Pakistan’s score improves on Corruption Perception Index 2016

Top Story

January 26, 2017

KARACHI: Pakistan’s score on the Corruption Perception Index 2016 – the most popular gauge of the Transparency International – improved five points during the past four years, depicting a constant decline in the incidences of extortion and bribery in the South Asia’s second biggest economy.  

The Berlin-based anti-corruption watchdog, in its latest report, gave Pakistan 32 score on its Index as compared to 27 in 2012.  This entails that the country is moving on its scale from zero (highly corrupt) to 100 (very clean). 

In 2013, Pakistan got a score of 28, in 2014 (29) and in 2015 (30). 

Transparency International also ranked Pakistan 116 in 2016 as compared to Afghanistan (169), China (79), India (79), Iran (131), Bangladesh (145) and Sri Lanka (95).  

The global civil society organisation gleans data from the World Bank, the African Development Bank and International Institute for Management Development to determine the corruption perceptions in the public sector institutions.  

Mohammed Sohail, chief executive officer Topline Securities said generally there have been improvements in all the economic indicators over the past couple of years.   Sohail sees the rise in score too as a flashing economic indicator, which, he said, would build confidence of investors. 

“This is a continuation of success stories,” he said. “But further improvement is needed.”  “More countries declined than improved in this year’s results, showing the urgent need for committed action to thwart corruption,” the Transparency International said in a blog. Not a single one scored a perfect 100. 

“Over two-thirds of the 176 countries and territories in this176 countries and territories in this year’s index fall below the midpoint of our scale of 0 (highly corrupt) to 100 (very clean),” it added. 
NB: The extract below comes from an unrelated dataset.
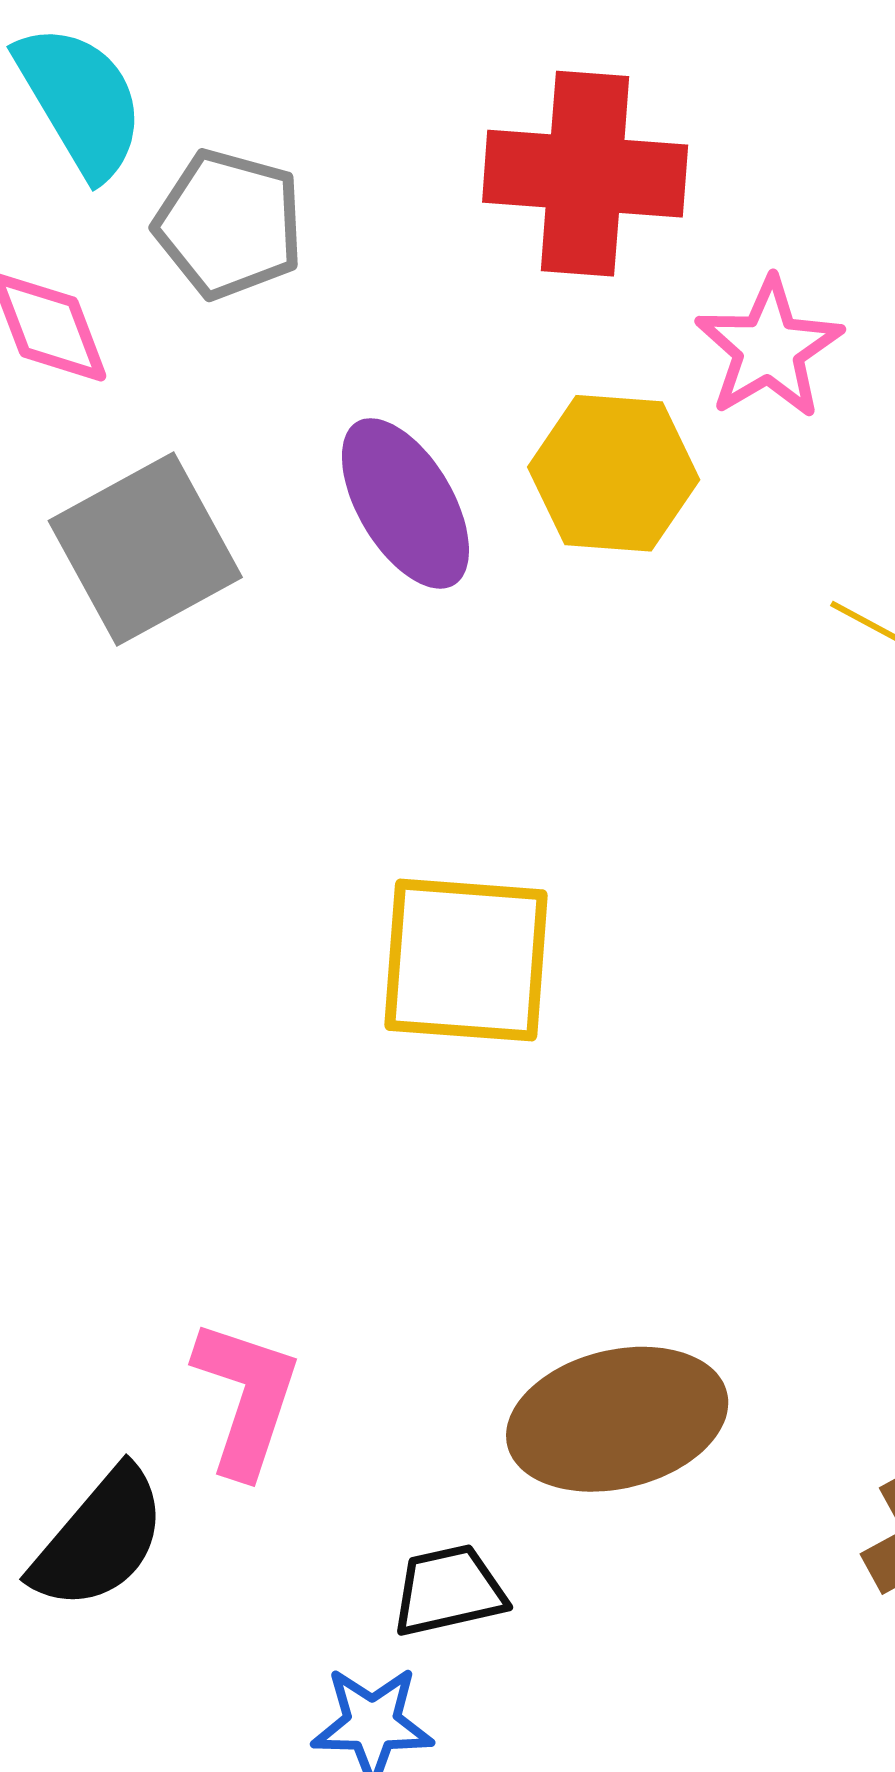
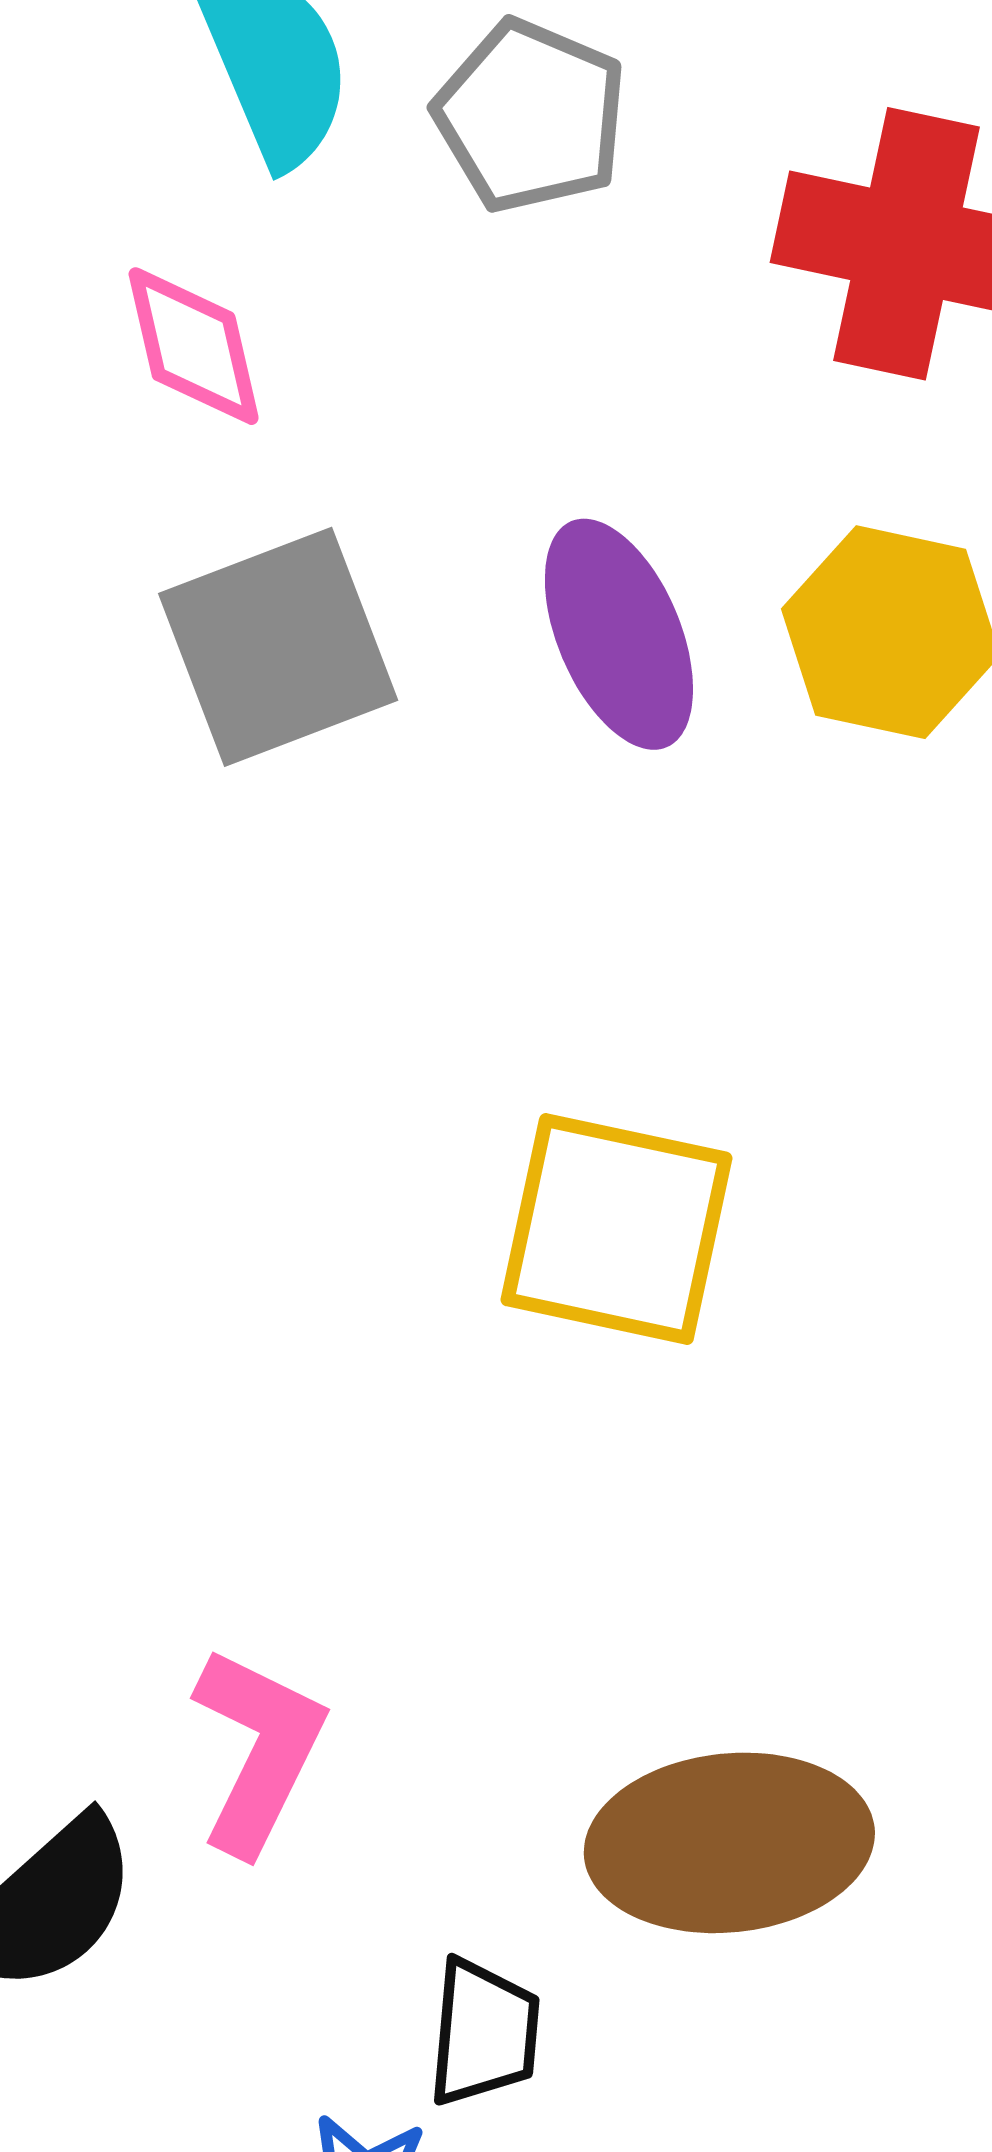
gray pentagon: (229, 224) -> (531, 116), moved
black trapezoid: (449, 1591) -> (484, 2033), turned 100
Pakistan fared better than most of its South Asian counterparts, playing second fiddle only to China in terms of reduction in corruption.  In Asia Pacific, however, India, China and Afghanistan also showed improvement in their scores year-on-year. Especially, war-torn neighbouring Afghanistan recorded almost the double in score this year (15) as compared to eight in 2013. 

But, it’s still one of 10 very corrupt countries on the Index. Likewise, China improved score by three points to 40. India got the same score on the Index.   Lower-ranked countries reeled under poorly performing public institutions, higher incidences of bribery and extortion and untrustworthy law enforcement agencies, like police and judiciary, according to the Transparency International.  

High-ranked countries in the Index clinched scores in between near 80 and 90. These mainly western countries, including New Zealand, Switzerland, Germany and Singapore experienced higher degree of press freedom, public expenditure, integrity of public officials and independent judiciary system.